[Items from a data source]
==================================================

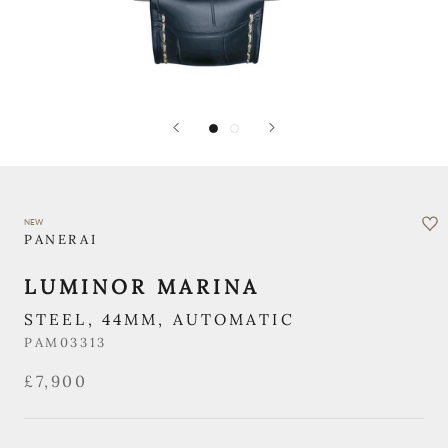
NEW
PANERAI
LUMINOR MARINA
STEEL, 44MM, AUTOMATIC
PAM03313
£7,900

==================================================

Problem description: Leave out the pictures; repeat the data exactly.

Solution for this problem:
NEW
PANERAI
LUMINOR MARINA
STEEL, 44MM, AUTOMATIC
PAM03313
£7,900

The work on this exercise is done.